The Siege of Odessa also known as the Defence of Odessa was part of the Eastern Front theatre of World War II in 1941. The campaign was fought by the Axis powers of Romania and Germany against the Soviet Union for control of Odessa, a port on the Black Sea. On 22 June 1941 the Axis invaded the Soviet Union during Operation Barbarossa.

It was conducted by the Romanian 4th Army and elements of the German 11th Army. Due to the heavy resistance of the Soviet 9th Independent Army (initially) and the rapidly formed Separate Coastal Army, which was formed from the Coastal Group of the 9th Army, and the Black Sea Fleet forces in Odessa, it took the Axis forces 73 days of siege and four attempts to take the city. Romanian forces suffered 93,000 casualties, against Red Army casualties ranging from 41,000 to 60,000.[4]

Prelude[edit]

On 27 July 1941, Hitler sent a letter to General Ion Antonescu in which he granted the Romanians administration of the territory between the Dniester and the Bug rivers. The Romanian Third Army had already crossed the Dniester on 17 July. Lieutenant-general Nicolae Ciupercă's Fourth Army advanced over the river on 3 August, with the 5th Corps, comprising the 15th Infantry Division and 1st Cavalry Brigade, joined by the 1st Armored Division. On 8 August, the Romanian General Staff issued the Operative Directive No. 31 instructing the 4th Army to occupy Odessa off the march. It was thought that the city garrison, which was heavily outnumbered, would surrender quickly.

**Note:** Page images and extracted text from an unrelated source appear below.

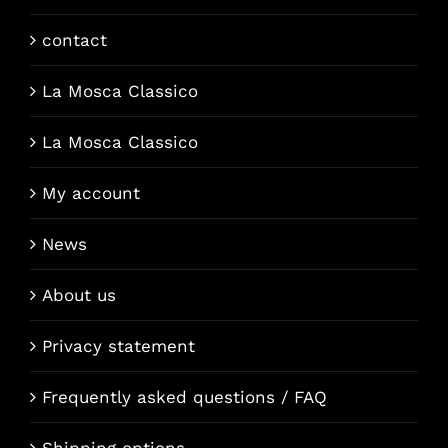
contact
La Mosca Classico
La Mosca Classico
My account
News
About us
Privacy statement
Frequently asked questions / FAQ
Shipping options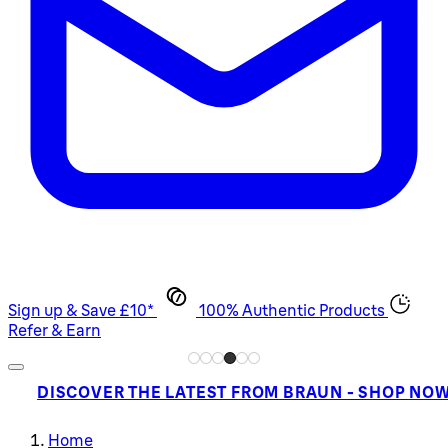
Sign up & Save £10*
100% Authentic Products
Refer & Earn
DISCOVER THE LATEST FROM BRAUN - SHOP NO
Home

Odessa was heavily fortified by three defensive lines and, thanks to the presence of the Soviet Black Sea Fleet, could not be completely surrounded. The first line was 80 km long and situated 25–30 km from the city. The second and main line of defense was situated 6–8 km from the city and was about 30 km long. The third and last line of defense was organized inside the city itself. The forces that initially manned the fortifications were made up of the 25th and 95th Rifle Divisions, the 2nd Cavalry Division, the 421st Rifle Division, the 54th Rifle Regiment and an NKVD Regiment. The Red Army had 34,500 men and 240 artillery pieces in the area. Air support was provided by the 69 IAP, two seaplane squadrons and one bomber squadron. Later, other fighters joined the defenders, as did an Il-2 squadron.

Battle[edit]

A Soviet gun crew during the siege.

The defense of Odessa lasted 73 days from 5 August to 16 October 1941. On 10 August, in the sector of the 3rd Corps, the bulk of the 7th Infantry Division reached Elssas, while the 1st Guard Division arrived on the alignment Strassburg – Petra Evdokievka. In the sector of the 5th Corps, the 1st Armored Division broke through Odessa's first line of defense. That evening, the Romanian division reached the second line of defense. The 1st Cavalry Brigade took Severinovka and joined the 1st Armored Division. At the same time, the 10th Dorobanţi Regiment overran the Soviet forces at Lozovaya. The 4th Army gradually closed the circle around Odessa, but the offensive was temporarily stopped by Antonescu on 13 August to strengthen the line west of the Hadjibey bank.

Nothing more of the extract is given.